None of this is news, of course! I have written about quite a bit of it in this newsletter, in fact! The reason for pouring it into an IMMENSELY sweaty sentence, though, is to make it unmistakably clear that there are such powerful forces aligned to try to make us primarily concerned about ourselves! The forces of our own weirdo brains, of course… but then so many other forces! The weight of history! The malfeasance of capital! The perpetuation of empires! The damned ‘like’ button!
I don’t know about you, but when I see all those forces laid out in front of me like that, what I’m left with is something completely unexpected and delightful… a bit of grace! Of course I’ve struggled so mightily to turn off the parts of my brain that say “me/me/me” and turn up the volume on the parts that say “us/us/us!” And if that’s all the case, then the much more interesting question isn’t “damnit Garrett, why are you so bad at this?” but “holy cow, what do you notice about the moments in which you’ve done a bit better?”
And then, I start remembering…
-I remember all the moments when my judgment of some other friend/colleague/neighbor/enemy (by which I mean, of course, my judgment of what I thought the other person was thinking about me) turned out to be delightfully and wonderfully wrong.

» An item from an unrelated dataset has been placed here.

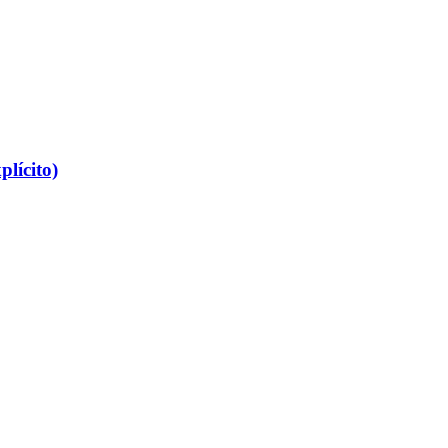
plícito)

-I remember all the times that I lost myself in somebody else’s virtuosity and genius— the first paragraph of The White Album especially the part about the fireman in priest’s clothing; the way Lil’ Kim delivers the line “We the best, still there’s room for improvement/our presence is felt like a Black Panther movement” in “The Jump Off”; Jrue Holiday stripping the ball from Devin Booker and delivering a perfect alley-oop pass to a suddenly-levitating Giannis Antetokounmpo.
-I remember the hundreds of rooms I’ve entered over the years— from Ms. Sal-Perlinger’s Merry Mouse Kindergarten classroom in Clancy, MT to Methodist youth groups to my in-laws’ living room— where my initial nervousness and fear was allayed by warmth and welcome.
-I remember the thousands of times throughout history that other human beings made (flawed, tentative, but still very beautiful) stabs at building something different from that overarchingly cursed narrative: the Underground Railroad safe houses, the small town prairie electrical co-ops, the Panthers and Young Lords serving free breakfasts, the Occupiers in Zuccotti Park repeating sentence after sentence to amplify each other’s voices; the young people in Ferguson coming out night after night when there were no accolades to be gained, only tear gas to choke through.
And then, after a little bit of that remembering, I realize that my kids already have all the lessons they need in front of them, regardless of their dad’s continued fumbling and false starts. My son trusts and is trusted by a bunch of eight-year-olds who do try to chill out with the talking so that their peers don’t lose recess. My daughter is part of a little community that doesn’t judge each other for tearfully clinging to their grown-ups’ legs and demanding JUST ONE LAST HUG. My job is merely to delight in their noticing, to encourage it, to give it a little bit of proud parental sunlight and watering. My job is to be ready for them to fail at all this, just as I’m ready for more of my own failures. My job is to trust, after the failure, that we’re all going to keep trying.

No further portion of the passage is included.